• _Task details_:
Each line in the entries below that holds the word "available" belongs in the answer.

• _Listed records_:
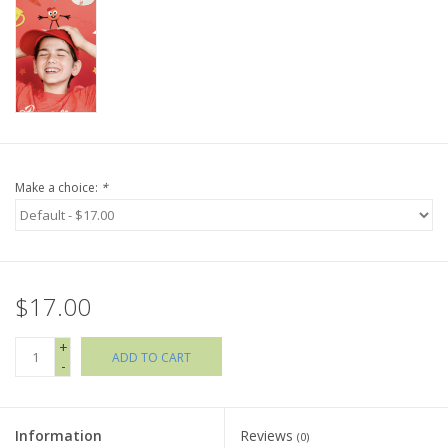
Holiday Collections
SHOES
Brands
Make a choice:
*
$17.00
+
ADD TO CART
-
Information
Reviews
(0)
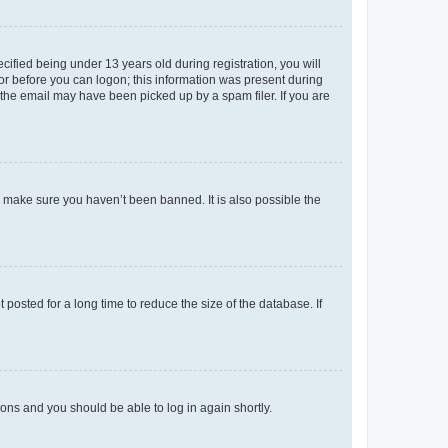
fied being under 13 years old during registration, you will
tor before you can logon; this information was present during
r the email may have been picked up by a spam filer. If you are
o make sure you haven’t been banned. It is also possible the
osted for a long time to reduce the size of the database. If
tions and you should be able to log in again shortly.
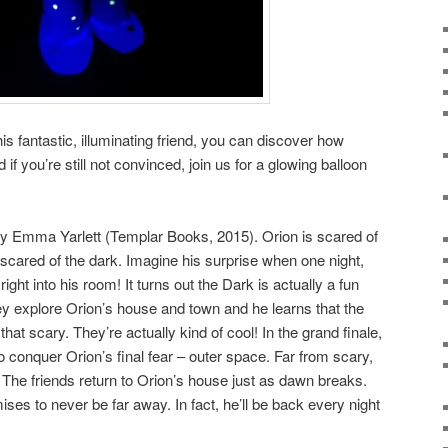
his fantastic, illuminating friend, you can discover how
 if you’re still not convinced, join us for a glowing balloon
y Emma Yarlett (Templar Books, 2015). Orion is scared of
 scared of the dark. Imagine his surprise when one night,
ght into his room! It turns out the Dark is actually a fun
hey explore Orion’s house and town and he learns that the
hat scary. They’re actually kind of cool! In the grand finale,
 conquer Orion’s final fear – outer space. Far from scary,
 The friends return to Orion’s house just as dawn breaks.
es to never be far away. In fact, he’ll be back every night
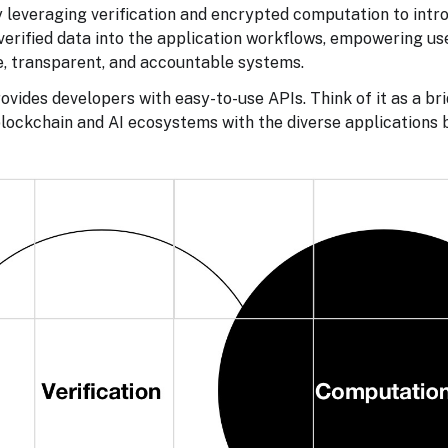
y leveraging verification and encrypted computation to intr
verified data into the application workflows, empowering u
e, transparent, and accountable systems.
ovides developers with easy-to-use APIs. Think of it as a bri
lockchain and AI ecosystems with the diverse applications b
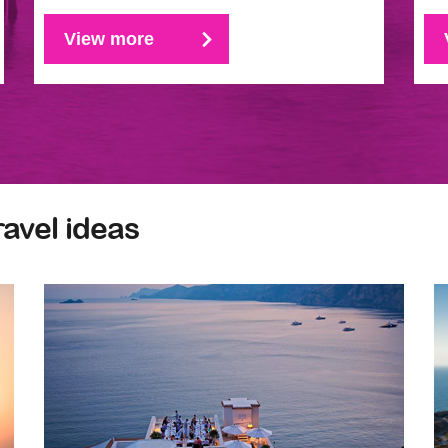
View more
ravel ideas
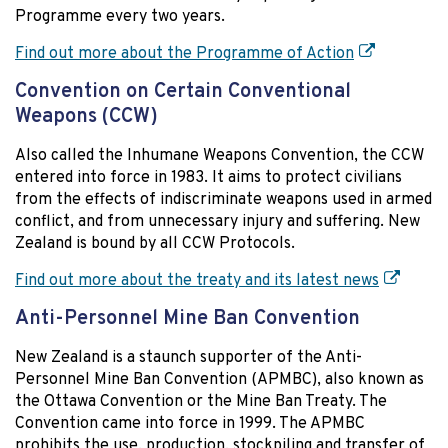
Programme every two years.
Find out more about the Programme of Action
Convention on Certain Conventional
Weapons (CCW)
Also called the Inhumane Weapons Convention, the CCW
entered into force in 1983. It aims to protect civilians
from the effects of indiscriminate weapons used in armed
conflict, and from unnecessary injury and suffering. New
Zealand is bound by all CCW Protocols.
Find out more about the treaty and its latest news
Anti-Personnel Mine Ban Convention
New Zealand is a staunch supporter of the Anti-
Personnel Mine Ban Convention (APMBC), also known as
the Ottawa Convention or the Mine Ban Treaty. The
Convention came into force in 1999. The APMBC
prohibits the use, production, stockpiling and transfer of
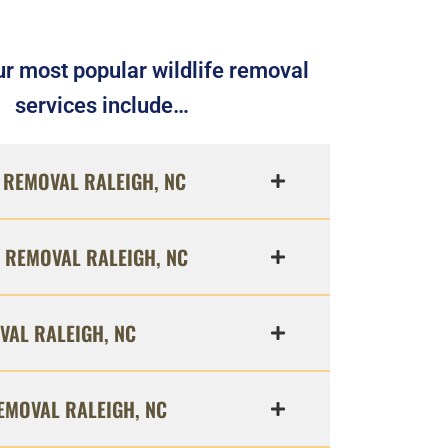
r most popular wildlife removal
services include…
REMOVAL RALEIGH, NC
 REMOVAL RALEIGH, NC
VAL RALEIGH, NC
EMOVAL RALEIGH, NC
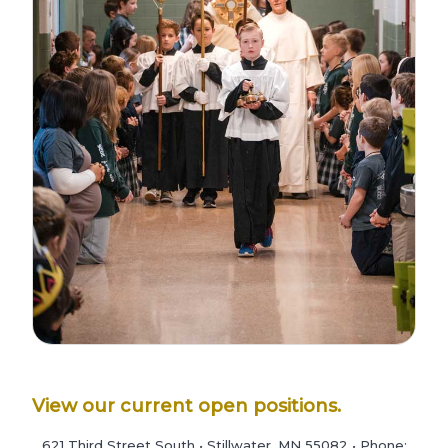
View our current open positions.
621 Third Street South • Stillwater, MN 55082 • Phone:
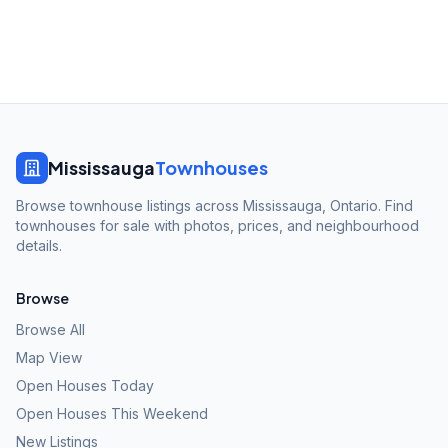
Mississauga
Townhouses
Browse townhouse listings across Mississauga, Ontario. Find
townhouses for sale with photos, prices, and neighbourhood
details.
Browse
Browse All
Map View
Open Houses Today
Open Houses This Weekend
New Listings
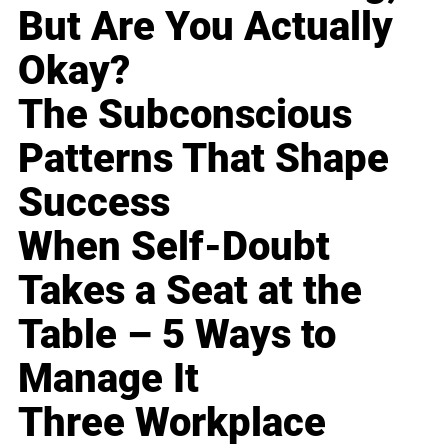
But Are You Actually
Okay?
The Subconscious
Patterns That Shape
Success
When Self-Doubt
Takes a Seat at the
Table – 5 Ways to
Manage It
Three Workplace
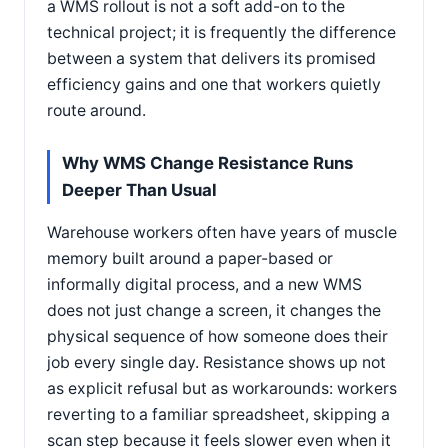
a WMS rollout is not a soft add-on to the
technical project; it is frequently the difference
between a system that delivers its promised
efficiency gains and one that workers quietly
route around.
Why WMS Change Resistance Runs
Deeper Than Usual
Warehouse workers often have years of muscle
memory built around a paper-based or
informally digital process, and a new WMS
does not just change a screen, it changes the
physical sequence of how someone does their
job every single day. Resistance shows up not
as explicit refusal but as workarounds: workers
reverting to a familiar spreadsheet, skipping a
scan step because it feels slower even when it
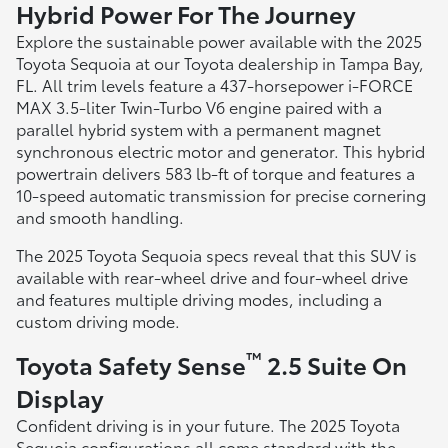
Hybrid Power For The Journey
Explore the sustainable power available with the 2025
Toyota Sequoia at our Toyota dealership in Tampa Bay,
FL. All trim levels feature a 437-horsepower i-FORCE
MAX 3.5-liter Twin-Turbo V6 engine paired with a
parallel hybrid system with a permanent magnet
synchronous electric motor and generator. This hybrid
powertrain delivers 583 lb-ft of torque and features a
10-speed automatic transmission for precise cornering
and smooth handling.
The 2025 Toyota Sequoia specs reveal that this SUV is
available with rear-wheel drive and four-wheel drive
and features multiple driving modes, including a
custom driving mode.
™
Toyota Safety Sense
2.5 Suite On
Display
Confident driving is in your future. The 2025 Toyota
Sequoia configurations all come standard with the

• _Output of the task_:
Explore the sustainable power available with the 2025
available with rear-wheel drive and four-wheel drive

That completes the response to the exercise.